Así eran también The Simpsons: humor negro dulcificado. La tristeza y una cierta desesperación vital pasadas por el filtro del dibujo animado, donde todo nos es más fácil. La distancia, de nuevo. Una sociedad que hace terapia de grupo con muñecos y no con personas, que se explica la realidad a sí misma como se le explica a los bebés.

Creo que a Groening le empezó a ir mal cuando la Generación X, esa de Lollapalooza y las canciones tristes, salió del mapa y abandonó la serie o, más bien, cuando la siguiente generación, los llamados millenials, encontró sus propios referentes. Hay un cierto acuerdo en que The Simpsons se convirtió en una serie demasiado “blanda” y la respuesta de Groening fue llevarse la ironía a mil años de distancia con Futurama, ese pobre Fry criogenizado por accidente, que no puede evitar vivir con sus recuerdos de eterno veinteañero mientras la cabeza de Nixon intenta volver a hacerse con el poder.

Lo cierto es que para entonces ya se habían estrenado dos series que le iban a adelantar por la derecha a The Simpsons en materia de inadaptación y elogio de los perdedores, sumando además una clara conciencia iconoclasta: en primer lugar, South Park, que apareció en 1997 para escandalizar a todos los bienpensantes, a veces hasta el exceso, y, posteriormente, Padre de familia, el primero de los inventos del genial Seth McFarlane.
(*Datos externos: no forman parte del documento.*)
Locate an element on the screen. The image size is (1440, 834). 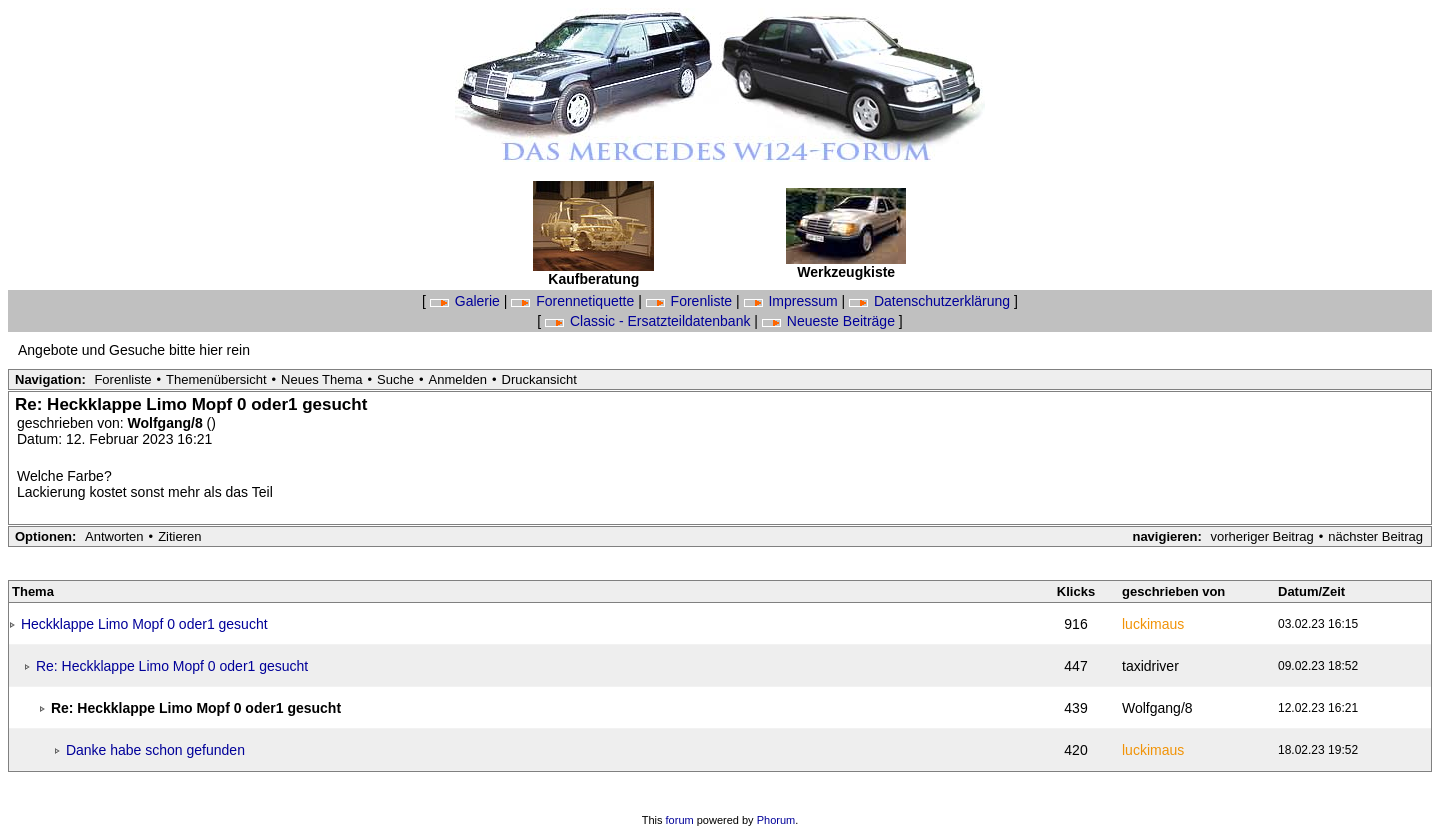
Neues Thema is located at coordinates (321, 379).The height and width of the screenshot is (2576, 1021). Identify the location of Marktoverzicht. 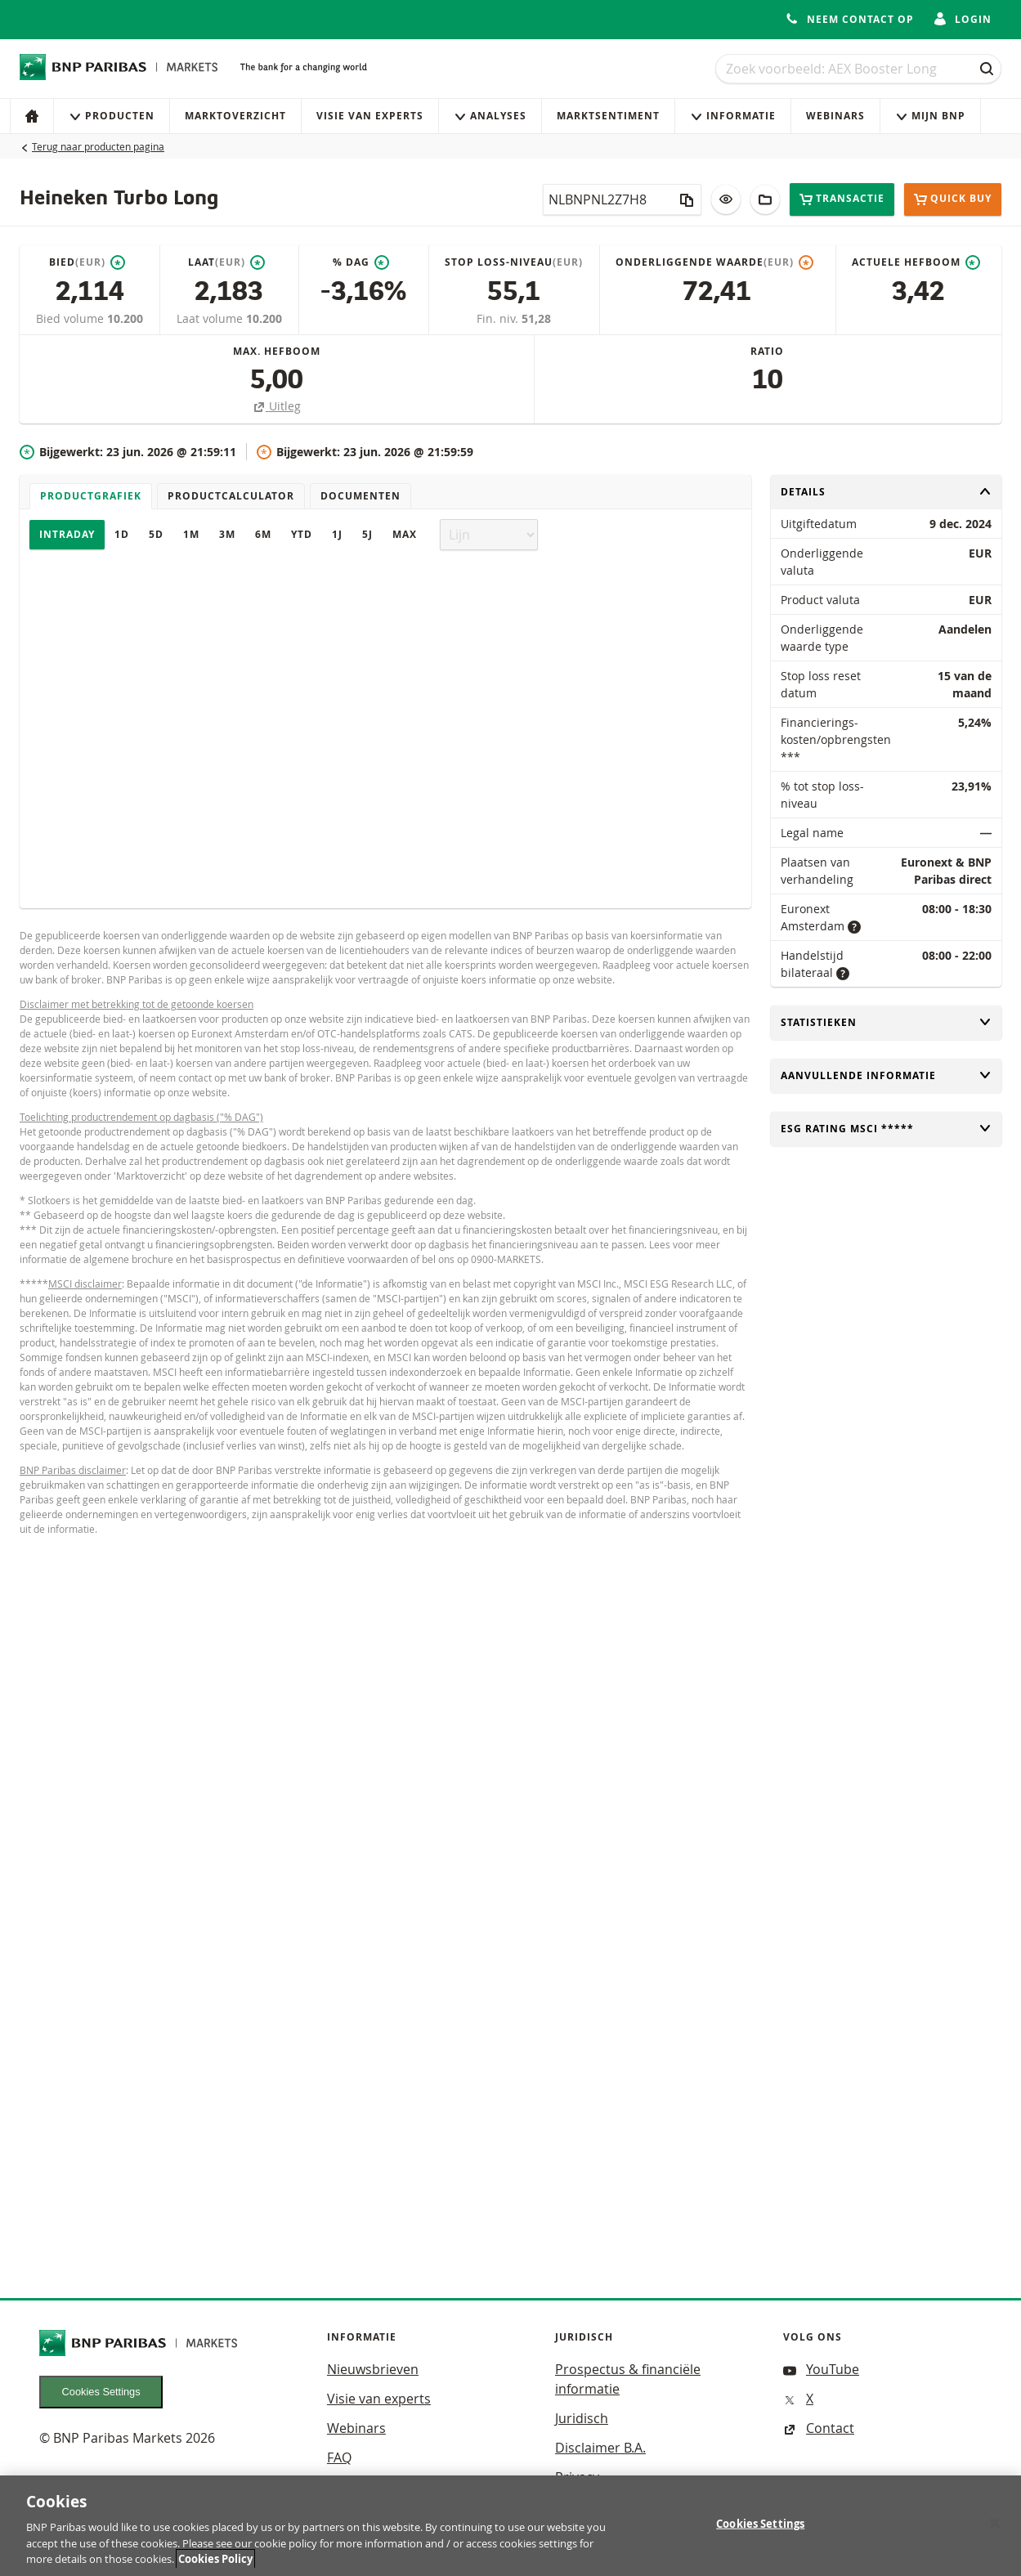
(235, 116).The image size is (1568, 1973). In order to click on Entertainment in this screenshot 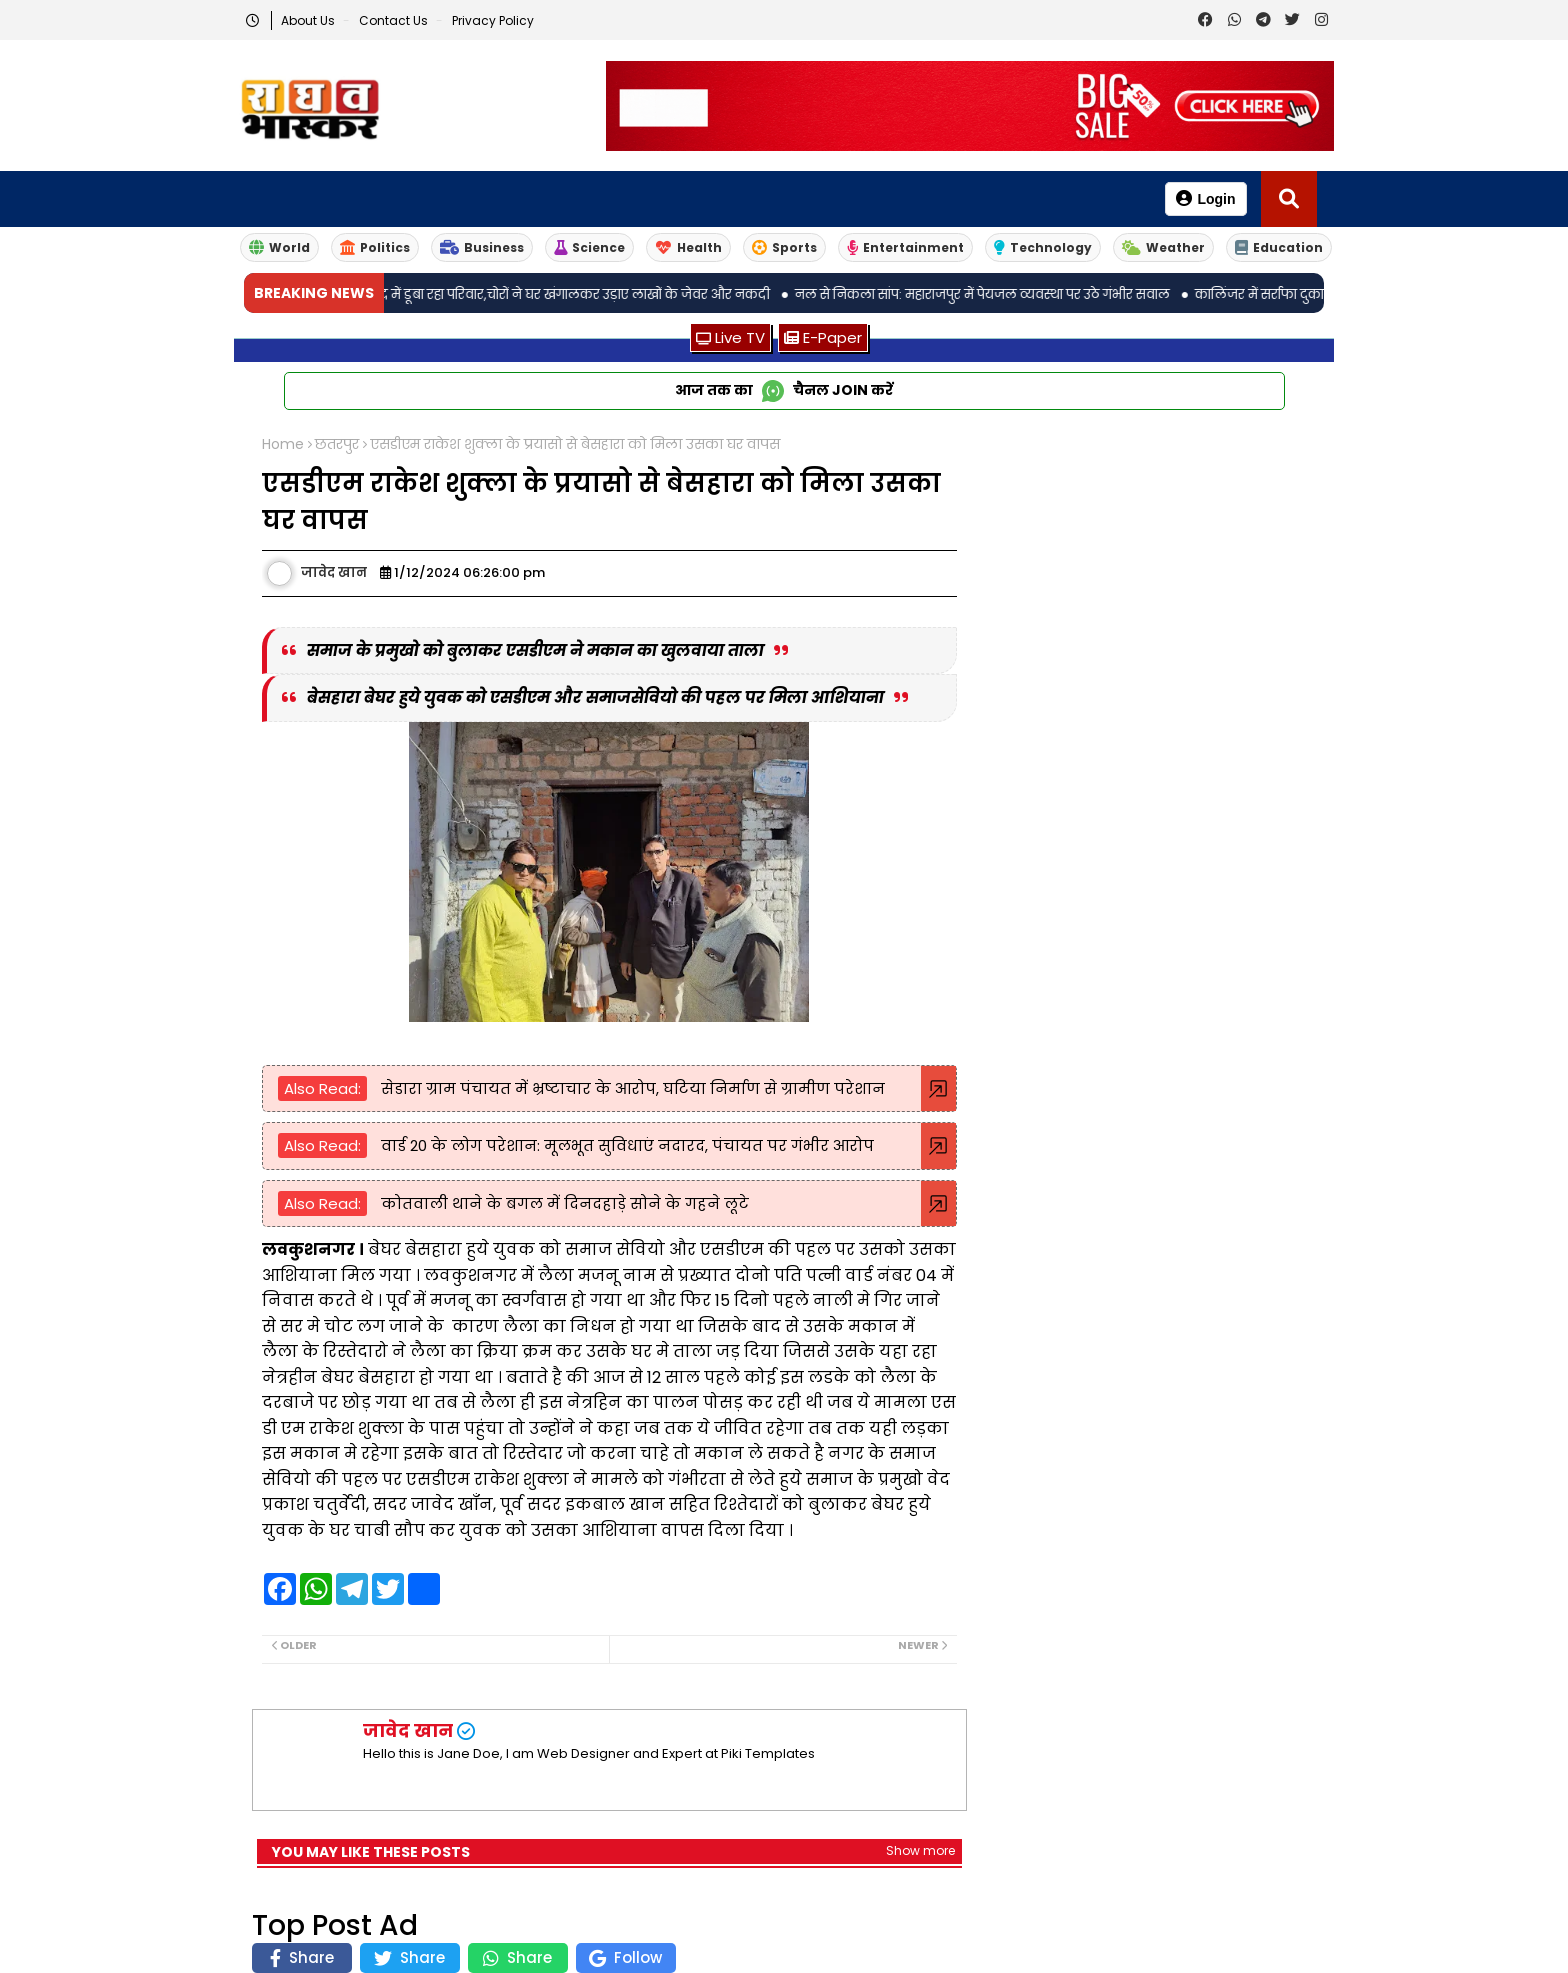, I will do `click(905, 247)`.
MacFarlane supo llevar la disfuncionalidad un paso más allá cuando la gente seguía enganchada a los problemas de Ross y Rachel en Friends. La serie fue un bombazo en 1999 y lo volvió a ser a partir de 2005 cuando se emitió de manera más regular tras varios problemas con la censura. Padre de familia tenía puntos en común con la familia Simpson pero ahí todo era más extremo. Bush hijo sustituyendo a Bush padre. Homosexualidad, pederastia, zoofilia y mucho humor absurdo sacado del esplendor post-Seinfeld del stand-up comedy.

¿Qué queda entonces de The Simpsons justo 25 años después? Reposiciones en Antena 3 de los mejores éxitos y unos índices de audiencia cada vez más bajos. Bart puede tener diez años todo el tiempo que Groening quiera pero a nadie se le escapa que debería tener 35. Una generación ha pasado por delante de ese sofá y esos cuadros torcidos. Quizá sea el momento de echarse a un lado con elegancia y dejar que nuestros hijos dibujen sus propios autorretratos. El objetivo, como Groening le decía en aquella entrevista a Letterman, sigue siendo el mismo: que a los chicos les encanten las historias y sus profesores las odien.